I wish science is that simple. The methods section only contains variables the authors think worth controlling, and in reality you never know, and the authors never know.
Secondly, I wish people say: "I replicated the methods and got a solid negative result" instead of "I can't replicate this experiment". Because most of the time, when you are doing an experiment you never done, you just fuck it up.
Here is an example: we are studying memory using mice. Mice don't remember that well if they are anxious. Here are variables we have to take care of, but they are never going to go to the methods section:
Make sure the animal facility haven't cleaned their cages.
But make sure the cage otherwise relative clean.
Make sure they don't fight each other.
Make sure the (usually false) fire alarm haven't sound for 24 hours.
Make sure the guy who was installing microscope upstairs have finished producing noise.
Make sure there is no irrelavant people talking/laughing loudly outside the behaviour space.
Make sure the finicky equipment works.
Make sure the computer don't start to fucking updating windows half way during experiment.
Make sure the animals love you.
The list can go on. Because each one of this happens, the animals are anxious, and they don't remember. That's why if your lab just start to do something you haven't done for years, you fail. And replicating other people's experiment is hard.
reply
Maybe the format needs to change. Perhaps journals should require video, audio commentary or automated note taking for publication.
I've seen this time and time again while working in neuroscience and hearing the same from friends that are still in those fields.
Data is often thoroughly massaged, outliers left out of reporting and methods tuned to confirm, rather than falsify certain outcomes. It's very demotivating as a PhD student to see very significant results, but when you perform the same study, you don't find reality to be as black and white as published papers.

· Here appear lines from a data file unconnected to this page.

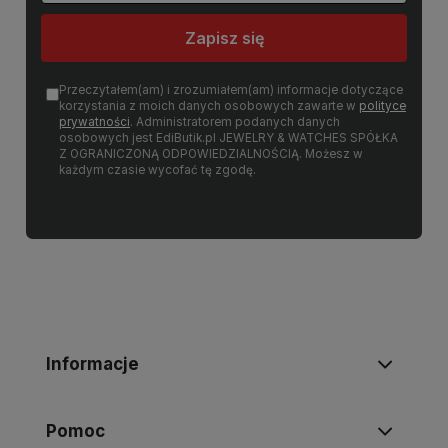
Zapisz się
Przeczytałem(am) i zrozumiałem(am) informacje dotyczące
korzystania z moich danych osobowych zawarte w
polityce
prywatności
. Administratorem podanych danych
osobowych jest EdiButik.pl JEWELRY & WATCHES SPÓŁKA
Z OGRANICZONĄ ODPOWIEDZIALNOŚCIĄ. Możesz w
każdym czasie wycofać tę zgodę.
Informacje
Pomoc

On this note, the majority of papers is still about reporting significant results, leading to several labs chasing dead ends, as none of them can publish "negative" results.
We've been doing a lot of data visualization and it often happens that someone comes to me with a thinly veiled task that's really to prove this or that person/process is at fault for delaying a project or something.
Sometimes though the numbers either don't support their opinion or even show a result they don't like and so inevitably they have me massage the graphs and filters until they see a result that looks how they want it to and that's what gets presented at various meetings and email chains.
The information at that point isn't wrong per se, just taken out of context and shown in a persuasive (read: propaganda) rather than informative way.
They could even smoothen the process by giving the draft a 'Nature seal of approval' that the authors could use to get other institutions to replicate their work, and add a small 'Replicated by XX' badge to each publication to reward any institution that replicated a study.
Funders of studies might improve the quality of the research they paid for by offering replication rewards. I.e. 5% of all funding goes towards institutions who replicated results from research they funded.
Of course there would still be some wrinkles to iron out, but surely we could come up with a nicely balanced solution?
Supplementary materials is where you put raw data and the 'howtos'. It is not just a place to cram in extra figures that wouldn't fit.
The Wiki article on the Reproducibility Crisis cites a Nature survey that makes it seem like the issue is widespread through every industry, including the hard sciences like physics and engineering: https://en.m.wikipedia.org/wiki/Replication_crisis#General
Software Engineering has Continuous Integration, since it is so expensive to fix software later in the day.
Is there any such thing as Continuous Reproducibility?
Constantly checking that the science can be reproduced?
How prevalent is this in different branches of Science?
The good news is that you can't really fake proofs or formal analysis. But the truth is, many folks in the area do cherry pick use case examples/numerical validation as much as you see in other disciplines. Perverse incentives to publish, publish, publish while the tenure clock is ticking keeps this trend going I think.
I'm going to bet that in competitive research branches, for practical applications, that have objectively verifiable results, most studies will, in fact, be reproducible.
Scientific experiments usually need actual things to be manipulated in the real world. So I think a concept of Continuous Reproducibility may only applicable to a subset of science that can be done by robots given declarative instructions.
Case in point: the very first thing I thought of is, does this have any relevance to the field of climate science!
So....does it? Because we're told the reason we have to get on board with the program is because the people telling us the facts are scientists, and scientists are smart and trustworthy. However, we know this is not always true, don't we.
So what is a deliberately skeptical person to think?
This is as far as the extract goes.